Tras varias pruebas, los destripamientos menguaron. El alcaide usó sus contactos y liberó a más convictos irlandeses, quienes pasaron a conformar la cuadrilla de Caleb. Había nacido la banda de Hellshire.
Recorrieron todo el país durante seis años aprehendiendo a forajidos para cumplir con su parte del trato. Tras una sangrienta batalla en Glenvale, Caleb descubrió un titular en el periódico: "Henry Bayshore compra la penitenciaria de Hellshire. En la fotografía, un Bayshore desfigurado le estrechaba la mano al alcaide con orgullo. El corazón de Caleb comenzó a latir con furia, bombeando sangre como si fuera a salírsele de las venas. Lo había vendido, había sido un peón en el juego de un rico.
La banda de Hellshire juró lealtad a Caleb y pidió la cabeza del alcaide. A todo galope, irrumpieron por la entrada a la prisión, gritando como saqueadores sedientos de sangre. Un guardia alzo la pistola, pero vaciló. Un arpón le perforó el pecho. Caleb le cogió la cabeza y la estampó contra una celda hasta que cupo entre las rejas.
Al llegar al despacho del alcaide, Caleb echó abajo la puerta y tuvo la agradable sorpresa de encontrar a Henry Bayshore junto al alcaide, que se encogía de miedo en una esquina. Dominado por la rabia, Caleb fue directo a por Bayshore. Lo golpeó, lo apaleó, le desgarró la carne. La sangre le caía copiosamente por la cara y formaba un charco carmesí a sus pies. La banda de Hellshire se abalanzó sobre el alcaide y le rompió los huesos a patadas.

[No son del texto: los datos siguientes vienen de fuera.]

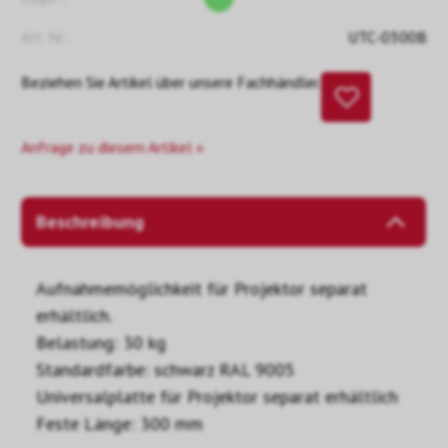
Art. Nr.:
UTC-0300B
Beziehen Sie Artikel über unsere Fachhändler.
Anfrage zu diesem Artikel »
Beschreibung
Aufnahmemöglichkeit für Projektor separat
erhältlich.
Belastung: 30 kg
Standardfarbe: schwarz RAL 9005
Universalplatte für Projektor separat erhältlich
Feste Länge: 300 mm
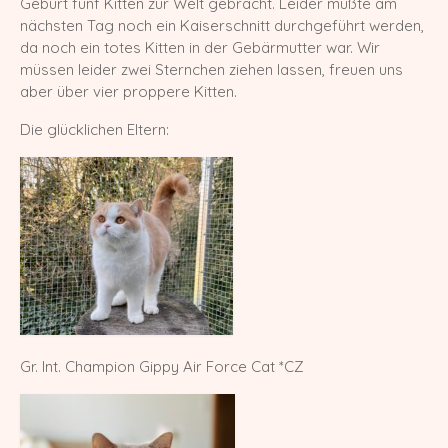
Geburt fünf Kitten zur Welt gebracht. Leider mußte am
nächsten Tag noch ein Kaiserschnitt durchgeführt werden,
Europa Champion Monchichi von den
da noch ein totes Kitten in der Gebärmutter war. Wir
LechSamtpfötchen
müssen leider zwei Sternchen ziehen lassen, freuen uns
Worldchampion Gippy Air Force Cat
aber über vier proppere Kitten.
*CZ
Die glücklichen Eltern:
Kater
Gr. Int. Champion R2D2 von den
LechSamtpfötchen
Worldchampion Littlefoot von den
LechSamtpfötchen
Kitten
Verpaarungspläne
Gr. Int. Champion Gippy Air Force Cat *CZ
Z-Wurf vom 14.03.2026
Y-Wurf vom 21.02.2026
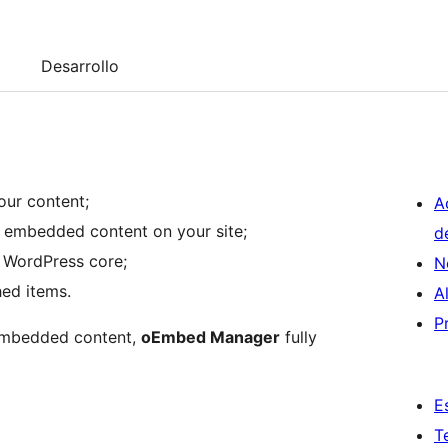
Desarrollo
our content;
A
of embedded content on your site;
d
 WordPress core;
N
hed items.
A
P
f embedded content,
oEmbed Manager
fully
E
T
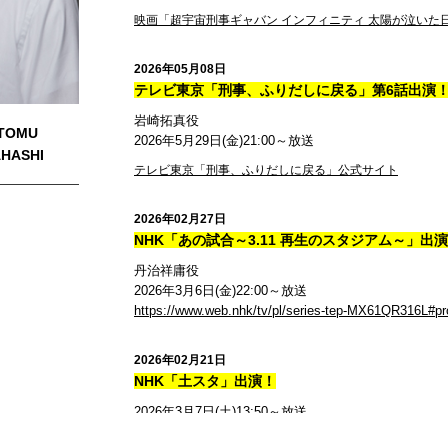
映画「超宇宙刑事ギャバン インフィニティ 太陽が泣いた
2026年05月08日
テレビ東京「刑事、ふりだしに戻る」第6話出演
岩崎拓真役
TOMU
2026年5月29日(金)21:00～放送
HASHI
テレビ東京「刑事、ふりだしに戻る」公式サイト
2026年02月27日
NHK「あの試合～3.11 再生のスタジアム～」出
丹治祥庸役
2026年3月6日(金)22:00～放送
https://www.web.nhk/tv/pl/series-tep-MX61QR316L#p
2026年02月21日
NHK「土スタ」出演！
2026年3月7日(土)13:50～放送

Los dos hombres estaban destrozados y suplicaban por que acabaran con sus vidas; la banda los arrastró hasta el comedor y se los entregó a los prisioneros.
Empapado de sangre y sudor, Caleb se arrastró cojeando hasta su antigua celda, sin prestar atención a los gritos de Bayshore. Se sentó al borde de la cama y observó las gotas de sangre que caían de entre sus dedos. Una niebla gruesa y antinatural entró por la ventana enrejada. Sacó su vieja llave inglesa oxidada y recorrió el metal con el pulgar, estudiándolo con los ojos perdidos. No conseguía recordar cuándo la había conseguido. No le importaba. A sus pies vio un camino polvoriento y, a su final, siluetas de todo el que le había hecho daño: los niños que lo acosaron, los ejecutivos que se aprovecharon de él y, de nuevo... Henry Bayshore. De la niebla emergieron las herramientas para librarse de ellos: despiadados garfios de metal, brillantes y hermosos en su simplicidad. El dolor le perforó la pierna al ponerse de pie, pero lo resistió y siguió adelante por el sendero polvoriento, dejando un rastro de sangre tras de sí.